**What is being asked:**
Report all lines below with the word "agosto".
---
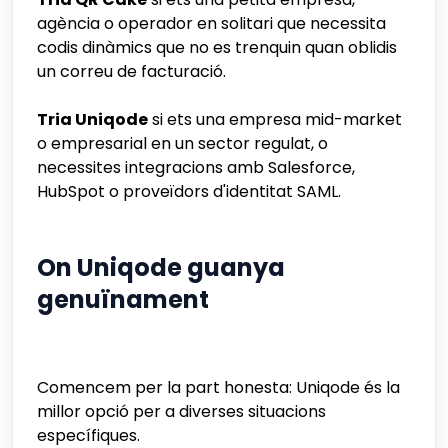
agència o operador en solitari que necessita
codis dinàmics que no es trenquin quan oblidis
un correu de facturació.
Tria Uniqode
si ets una empresa mid-market
o empresarial en un sector regulat, o
necessites integracions amb Salesforce,
HubSpot o proveïdors d'identitat SAML.
On Uniqode guanya
genuïnament
Comencem per la part honesta: Uniqode és la
millor opció per a diverses situacions
específiques.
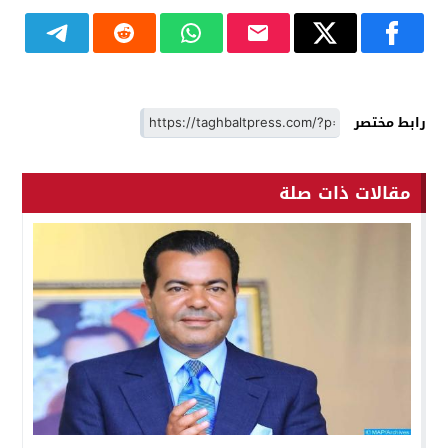
رابط مختصر
مقالات ذات صلة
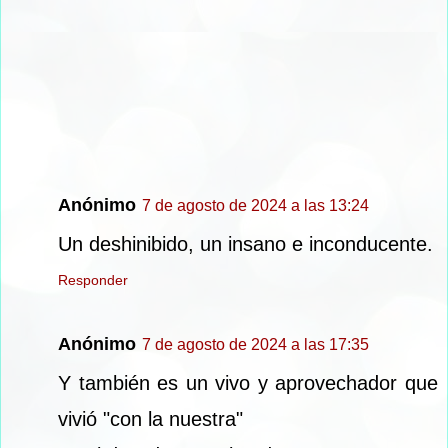
Anónimo
7 de agosto de 2024 a las 13:24
Un deshinibido, un insano e inconducente.
Responder
Anónimo
7 de agosto de 2024 a las 17:35
Y también es un vivo y aprovechador que
vivió "con la nuestra"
---
**Completed task:**
7 de agosto de 2024 a las 13:24
7 de agosto de 2024 a las 17:35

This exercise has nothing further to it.